Pierwsza ofensywna akcja Górnika przyniosła gościom nieoczekiwane prowadzenie! Po centrze Piotra Madejskiego największym sprytem w polu karnym wykazał się Leo Markovsky, który główką z najbliższej odległości pokonał Mariusza Pawełka.

Wisła natychmiast rzuciła się do odrabiania strat. Bliski wyrównania kilkukrotnie był Paweł Brożek, ale znakomicie w bramce zabrzan spisywał się tego dnia Sebastian Nowak. Bramkarz gości wyrastał na bohatera numer jeden, radząc sobie z kolejnymi atakami Wisły. Górnik uradowany prowadzeniem skupił się na obronie własnej bramki i wyprowadzał sporadyczne kontrataki. Bez efektu bramkowego.

Rezultat zmienili rezerwowi w talii krakowskiego zespołu. Andrzej Niedzielan i Marek Zieńczuk okazali się o wiele skuteczniejsi od swoich kolegów. Do wspomnianej dwójki po godzinie gry dołączył jeszcze Wojciech Łobodziński i chwilę później padła bramka.

Łobodziński z prawej strony zagrał do Zieńczuka, a ten strzałem tuż przy słupku nie dał szans Nowakowi. Miejscowi poszli za ciosem i niespełna dziesięć minut później rozstrzygnęli sprawę awansu na swoją korzyść. Z lewej strony zagrywał Zieńczuk a zamykający akcję Junior Diaz mocnym uderzeniem zdobył drugą bramkę dla „Białej Gwiazdy”.

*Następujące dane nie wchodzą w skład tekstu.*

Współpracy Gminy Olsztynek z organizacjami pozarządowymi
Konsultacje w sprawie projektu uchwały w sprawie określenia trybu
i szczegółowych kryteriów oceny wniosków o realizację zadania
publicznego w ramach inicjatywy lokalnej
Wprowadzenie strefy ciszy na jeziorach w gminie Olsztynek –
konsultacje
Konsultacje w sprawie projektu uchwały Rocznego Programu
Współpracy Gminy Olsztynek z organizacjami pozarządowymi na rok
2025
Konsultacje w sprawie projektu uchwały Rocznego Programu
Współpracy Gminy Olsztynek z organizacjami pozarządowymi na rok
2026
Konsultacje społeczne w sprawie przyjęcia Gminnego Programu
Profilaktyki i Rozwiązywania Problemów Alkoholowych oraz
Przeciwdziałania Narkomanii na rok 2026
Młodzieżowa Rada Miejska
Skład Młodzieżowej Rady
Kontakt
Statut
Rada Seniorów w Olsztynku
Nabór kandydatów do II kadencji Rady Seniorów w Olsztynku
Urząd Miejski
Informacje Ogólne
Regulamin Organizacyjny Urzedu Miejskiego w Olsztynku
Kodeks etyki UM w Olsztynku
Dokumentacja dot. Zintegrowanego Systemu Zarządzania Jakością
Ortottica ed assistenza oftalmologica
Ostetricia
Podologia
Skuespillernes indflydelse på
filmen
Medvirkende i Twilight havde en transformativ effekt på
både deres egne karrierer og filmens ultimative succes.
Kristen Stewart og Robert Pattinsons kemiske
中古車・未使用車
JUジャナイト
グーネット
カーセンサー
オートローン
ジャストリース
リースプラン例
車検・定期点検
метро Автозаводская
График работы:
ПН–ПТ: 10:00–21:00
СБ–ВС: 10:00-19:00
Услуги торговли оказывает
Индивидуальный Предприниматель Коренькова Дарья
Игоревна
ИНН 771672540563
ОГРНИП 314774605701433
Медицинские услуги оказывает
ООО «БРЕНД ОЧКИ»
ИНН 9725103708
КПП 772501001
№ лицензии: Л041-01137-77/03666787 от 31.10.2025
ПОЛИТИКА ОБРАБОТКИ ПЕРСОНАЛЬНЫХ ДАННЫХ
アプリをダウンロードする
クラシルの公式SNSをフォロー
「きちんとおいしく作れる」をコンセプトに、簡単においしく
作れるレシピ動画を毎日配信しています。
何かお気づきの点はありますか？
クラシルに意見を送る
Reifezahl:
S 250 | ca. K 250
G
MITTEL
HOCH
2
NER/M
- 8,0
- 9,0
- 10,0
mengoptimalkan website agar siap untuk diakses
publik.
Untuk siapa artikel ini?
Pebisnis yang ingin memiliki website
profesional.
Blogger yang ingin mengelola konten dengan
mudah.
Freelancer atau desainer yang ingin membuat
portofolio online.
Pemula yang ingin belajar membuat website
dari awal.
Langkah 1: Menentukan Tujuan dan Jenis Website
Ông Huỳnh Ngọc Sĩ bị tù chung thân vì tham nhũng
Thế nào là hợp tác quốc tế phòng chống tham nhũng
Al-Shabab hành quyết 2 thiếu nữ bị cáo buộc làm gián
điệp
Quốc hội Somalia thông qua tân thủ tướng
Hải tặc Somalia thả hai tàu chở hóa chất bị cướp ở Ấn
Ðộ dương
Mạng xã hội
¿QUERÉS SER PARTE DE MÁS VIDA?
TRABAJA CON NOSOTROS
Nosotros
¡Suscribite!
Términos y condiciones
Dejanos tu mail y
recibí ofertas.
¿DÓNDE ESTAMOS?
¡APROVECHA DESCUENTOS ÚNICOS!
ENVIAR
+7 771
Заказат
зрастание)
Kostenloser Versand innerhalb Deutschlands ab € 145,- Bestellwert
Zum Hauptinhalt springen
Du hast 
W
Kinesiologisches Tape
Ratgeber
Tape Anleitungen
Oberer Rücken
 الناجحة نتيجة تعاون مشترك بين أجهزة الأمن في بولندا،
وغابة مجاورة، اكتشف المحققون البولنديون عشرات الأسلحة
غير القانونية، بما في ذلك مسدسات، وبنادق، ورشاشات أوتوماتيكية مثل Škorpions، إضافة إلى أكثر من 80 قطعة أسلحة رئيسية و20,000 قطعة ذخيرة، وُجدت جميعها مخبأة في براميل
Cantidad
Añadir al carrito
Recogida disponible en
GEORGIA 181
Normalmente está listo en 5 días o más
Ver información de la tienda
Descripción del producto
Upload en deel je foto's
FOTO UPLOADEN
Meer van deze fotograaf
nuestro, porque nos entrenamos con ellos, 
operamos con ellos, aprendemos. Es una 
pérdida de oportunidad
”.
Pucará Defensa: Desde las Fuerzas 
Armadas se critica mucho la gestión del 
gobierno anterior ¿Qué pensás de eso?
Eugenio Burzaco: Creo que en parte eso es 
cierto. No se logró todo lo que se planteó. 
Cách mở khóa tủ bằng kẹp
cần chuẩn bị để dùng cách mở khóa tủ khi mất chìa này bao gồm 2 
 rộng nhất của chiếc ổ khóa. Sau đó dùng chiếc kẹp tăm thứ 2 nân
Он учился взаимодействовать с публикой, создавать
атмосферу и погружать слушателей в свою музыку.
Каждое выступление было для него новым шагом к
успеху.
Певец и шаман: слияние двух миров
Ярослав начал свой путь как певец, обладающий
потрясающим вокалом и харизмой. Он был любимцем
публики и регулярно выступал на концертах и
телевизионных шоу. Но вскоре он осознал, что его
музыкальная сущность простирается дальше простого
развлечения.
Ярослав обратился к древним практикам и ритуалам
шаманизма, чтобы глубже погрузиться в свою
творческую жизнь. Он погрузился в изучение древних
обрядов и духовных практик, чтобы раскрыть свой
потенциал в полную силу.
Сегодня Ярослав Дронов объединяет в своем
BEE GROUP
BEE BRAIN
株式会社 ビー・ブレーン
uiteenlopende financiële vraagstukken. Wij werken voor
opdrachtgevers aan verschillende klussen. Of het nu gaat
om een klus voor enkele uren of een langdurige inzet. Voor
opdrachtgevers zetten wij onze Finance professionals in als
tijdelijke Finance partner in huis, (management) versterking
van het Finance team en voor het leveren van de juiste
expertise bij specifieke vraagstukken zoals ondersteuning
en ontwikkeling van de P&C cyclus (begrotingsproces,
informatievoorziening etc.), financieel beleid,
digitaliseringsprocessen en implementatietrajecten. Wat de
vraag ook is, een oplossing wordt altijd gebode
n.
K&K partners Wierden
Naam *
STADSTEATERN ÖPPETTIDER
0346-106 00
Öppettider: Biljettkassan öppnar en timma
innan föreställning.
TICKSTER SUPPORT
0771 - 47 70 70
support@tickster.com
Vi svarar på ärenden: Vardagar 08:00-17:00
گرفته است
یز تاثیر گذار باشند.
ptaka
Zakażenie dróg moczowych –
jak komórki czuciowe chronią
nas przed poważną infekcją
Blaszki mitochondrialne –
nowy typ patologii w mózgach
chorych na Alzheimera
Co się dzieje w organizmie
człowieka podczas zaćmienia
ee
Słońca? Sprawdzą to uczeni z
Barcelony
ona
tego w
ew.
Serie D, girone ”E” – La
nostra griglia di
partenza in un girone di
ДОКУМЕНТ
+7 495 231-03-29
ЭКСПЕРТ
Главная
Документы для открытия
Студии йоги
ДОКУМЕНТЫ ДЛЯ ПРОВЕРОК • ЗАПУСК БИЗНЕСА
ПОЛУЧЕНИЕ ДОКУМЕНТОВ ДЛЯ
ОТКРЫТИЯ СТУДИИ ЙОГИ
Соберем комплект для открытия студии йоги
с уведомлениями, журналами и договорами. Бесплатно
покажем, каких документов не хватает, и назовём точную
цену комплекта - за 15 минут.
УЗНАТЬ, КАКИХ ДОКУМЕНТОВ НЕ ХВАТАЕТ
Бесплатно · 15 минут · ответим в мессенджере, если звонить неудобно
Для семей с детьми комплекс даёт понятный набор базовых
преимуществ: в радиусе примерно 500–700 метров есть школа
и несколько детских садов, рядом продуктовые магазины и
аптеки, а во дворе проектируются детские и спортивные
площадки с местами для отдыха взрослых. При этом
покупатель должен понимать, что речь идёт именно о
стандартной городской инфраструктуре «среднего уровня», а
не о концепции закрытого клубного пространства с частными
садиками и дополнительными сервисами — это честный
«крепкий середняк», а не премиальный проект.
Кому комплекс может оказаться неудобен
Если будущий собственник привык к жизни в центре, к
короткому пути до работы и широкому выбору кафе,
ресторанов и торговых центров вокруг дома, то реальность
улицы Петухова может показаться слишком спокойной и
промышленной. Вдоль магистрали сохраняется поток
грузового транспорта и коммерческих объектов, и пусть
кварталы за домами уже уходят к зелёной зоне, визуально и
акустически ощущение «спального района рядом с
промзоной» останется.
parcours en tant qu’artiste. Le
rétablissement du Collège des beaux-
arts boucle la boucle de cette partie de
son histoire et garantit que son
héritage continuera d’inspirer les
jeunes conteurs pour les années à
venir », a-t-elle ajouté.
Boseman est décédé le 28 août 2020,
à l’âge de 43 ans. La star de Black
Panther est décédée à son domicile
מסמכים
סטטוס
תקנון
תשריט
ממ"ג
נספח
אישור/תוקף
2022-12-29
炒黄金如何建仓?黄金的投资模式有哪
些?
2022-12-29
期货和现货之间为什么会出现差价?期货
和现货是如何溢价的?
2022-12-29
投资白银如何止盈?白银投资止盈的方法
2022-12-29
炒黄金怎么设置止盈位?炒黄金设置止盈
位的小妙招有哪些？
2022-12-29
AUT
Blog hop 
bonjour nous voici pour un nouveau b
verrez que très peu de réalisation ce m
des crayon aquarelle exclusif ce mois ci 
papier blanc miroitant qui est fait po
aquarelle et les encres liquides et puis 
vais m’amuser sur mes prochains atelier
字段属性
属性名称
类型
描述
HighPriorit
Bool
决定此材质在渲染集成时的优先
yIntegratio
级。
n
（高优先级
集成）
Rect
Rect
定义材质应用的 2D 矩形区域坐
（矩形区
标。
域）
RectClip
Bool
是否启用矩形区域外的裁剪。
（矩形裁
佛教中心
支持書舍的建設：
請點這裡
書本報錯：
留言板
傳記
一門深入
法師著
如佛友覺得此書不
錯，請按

Do wyrówniania Górnika zabrakło już czasu, bliski doprowadzenia do dogrywki był Marcin Wodecki ale jego próba minęła cel i tym sposobem krakowska Wisła świętowała awans do ćwierćfinału rozgrywek.


Konferencja prasowa

[b]Henryk Kasperczak[/b] (trener Górnika): Moi zawodnicy dobrze przystąpili taktycznie do meczu, ale niestety nie wytrzymali presji w końcówce. Było dużo elementów pozytywnych, dających nadzieję na lepszą grę. Jestem zadowolony z postawy Górnika, bo drużyna zaczyna wreszcie grać w piłkę. Chciałbym, żeby tak było dalej. Teraz skupiamy się już tylko na meczach ligowych, bo nasza sytuacja w tabeli wciąż jest trudna.
[b]
Maciej Skorża[/b] (trener Wisły): Do końca nie było pewne kto awansuje do kolejnej rundy. Górnik wysoko powiesił poprzeczkę, ale na tym szczeblu rozgrywek nie ma już słabych drużyn. Przystąpiliśmy do tego meczu z mocno przemeblowanym składem i widoczny był brak płynności w grze moich piłkarzy. W drugiej połowie wreszcie udało nam się strzelić bramki a szczególnie cieszy mnie gol Marka Zieńczuka, bo być może pozwoli on mu się odblokować. Dzisiaj graliśmy do końca i to zaważyło o końcowym sukcesie Wisły.